Suivant l’institution qui l’enseigne ou l’entreprise mandatée pour consultation, le Design Thinking s’articule en 5 à 7 étapes. L’exemple ci-après, de Nueva School (Hillsborough, Californie), décrit en détail les points importants du processus.

nueva_school

Il n’a cependant pas échappé aux participant∙e∙s que le succès du Design Thinking est fortement lié à la personnalité des coachs. Si la session «active» a été plébicitée par une forte majorité, qui a eu l’occasion de vivre le processus en action sous la direction d’un Falk Uebernickel à l’enthousiasme communicatif, il ne restera du deuxième jour que le vœux pieu d’Ulrich Weinberg, qui après avoir longuement parlé de ses différents projets, a formulé le souhait que l’IQ (quotient intellectuel individuel) se transforme en WeQ (intelligence plurielle, en réseau)…

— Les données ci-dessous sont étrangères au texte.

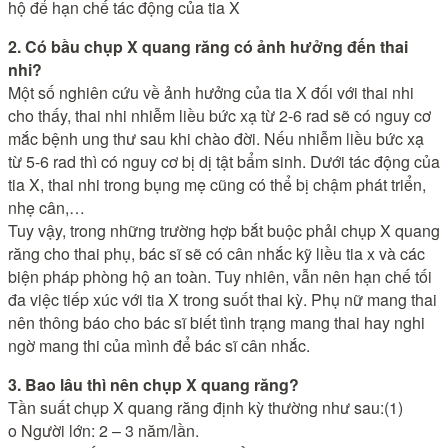
hộ để hạn chế tác động của tia X
2. Có bầu chụp X quang răng có ảnh hưởng đến thai
nhi?
Một số nghiên cứu về ảnh hưởng của tia X đối với thai nhi
cho thấy, thai nhi nhiễm liều bức xạ từ 2-6 rad sẽ có nguy cơ
mắc bệnh ung thư sau khi chào đời. Nếu nhiễm liều bức xạ
từ 5-6 rad thì có nguy cơ bị dị tật bẩm sinh. Dưới tác động của
tia X, thai nhi trong bụng mẹ cũng có thể bị chậm phát triển,
nhẹ cân,…
Tuy vậy, trong những trường hợp bắt buộc phải chụp X quang
răng cho thai phụ, bác sĩ sẽ có cân nhắc kỹ liều tia x và các
biện pháp phòng hộ an toàn. Tuy nhiên, vẫn nên hạn chế tối
đa việc tiếp xúc với tia X trong suốt thai kỳ. Phụ nữ mang thai
nên thông báo cho bác sĩ biết tình trạng mang thai hay nghi
ngờ mang thi của mình để bác sĩ cân nhắc.
3. Bao lâu thì nên chụp X quang răng?
Tần suất chụp X quang răng định kỳ thường như sau:(1)
o Người lớn: 2 – 3 năm/lần.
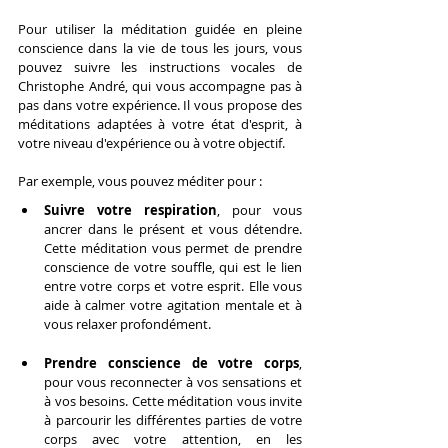
Pour utiliser la méditation guidée en pleine 
conscience dans la vie de tous les jours, vous 
pouvez suivre les instructions vocales de 
Christophe André, qui vous accompagne pas à 
pas dans votre expérience. Il vous propose des 
méditations adaptées à votre état d'esprit, à 
votre niveau d'expérience ou à votre objectif.
Par exemple, vous pouvez méditer pour :
Suivre votre respiration
, pour vous 
ancrer dans le présent et vous détendre. 
Cette méditation vous permet de prendre 
conscience de votre souffle, qui est le lien 
entre votre corps et votre esprit. Elle vous 
aide à calmer votre agitation mentale et à 
vous relaxer profondément.
Prendre conscience de votre corps
, 
pour vous reconnecter à vos sensations et 
à vos besoins. Cette méditation vous invite 
à parcourir les différentes parties de votre 
corps avec votre attention, en les 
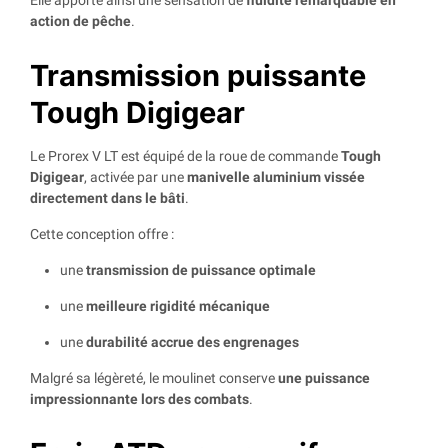
Elle apporte ainsi une sensation de
fluidité remarquable en
action de pêche
.
Transmission puissante
Tough Digigear
Le Prorex V LT est équipé de la roue de commande
Tough
Digigear
, activée par une
manivelle aluminium vissée
directement dans le bâti
.
Cette conception offre :
une
transmission de puissance optimale
une
meilleure rigidité mécanique
une
durabilité accrue des engrenages
Malgré sa légèreté, le moulinet conserve
une puissance
impressionnante lors des combats
.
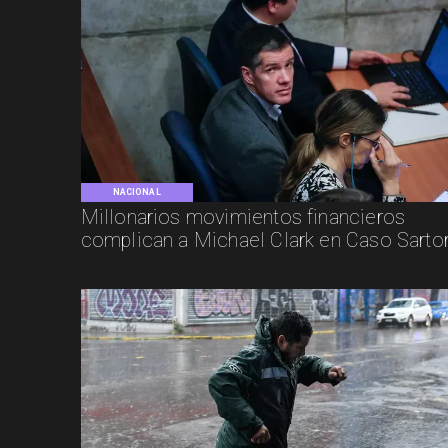
NACIONAL
Millonarios movimientos financieros
complican a Michael Clark en Caso Sarto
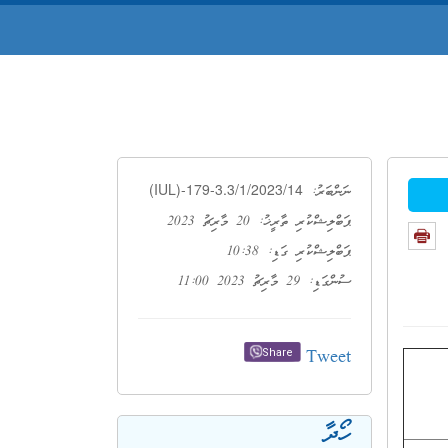
(IUL)-179-3.3/1/2023/14
ނަންބަރު:
ޕަބްލިޝްކުރި ތާރީޚު: 20 މާރިޗު 2023
ޕަބްލިޝްކުރި ގަޑި: 10:38
ސުންގަޑި: 29 މާރިޗު 2023 11:00
Tweet
Share
ހޯދާ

Designing Tomorrow’s Learning Spaces

Une petite équipe de l’université de Bâle (autour de Heidi Röder, Sabina Brandt, Ursula Schwander et Gudrun Bachmann) a présenté une démarche pour améliorer les espaces d’études destinés aux étudiant∙e∙s. Contrairement à la manière habituelle qui consiste à appliquer une recette « top-down » (qui, comme l’ont relevé les intervenantes,  a eu pour effet d’équiper ces espaces avec du mobilier de laboratoire…), l’université de Bâle a fortement impliqué les étudiant∙e∙s dans la création de leurs espaces. Un sondage a d’abord permis de de définir les grandes lignes de l’agencement désiré. Puis une phase de prototypage, pendant laquelle les étudiant∙e∙s ont pu essayer et commenter diverses solutions, a permis d’affiner le design. Au final, il est étonnant de voir le chemin parcouru entre la solution «top-down» initiale et la version finale : l’agencement, l’éclairage, le mobilier, le choix des couleurs,… sont à l’opposé de ce qui était proposé.  Avocats de longue date de processus impliquant fortement les utilisateurs, dans toute sorte de domaines, nous ne pouvons qu’applaudir cette démarche !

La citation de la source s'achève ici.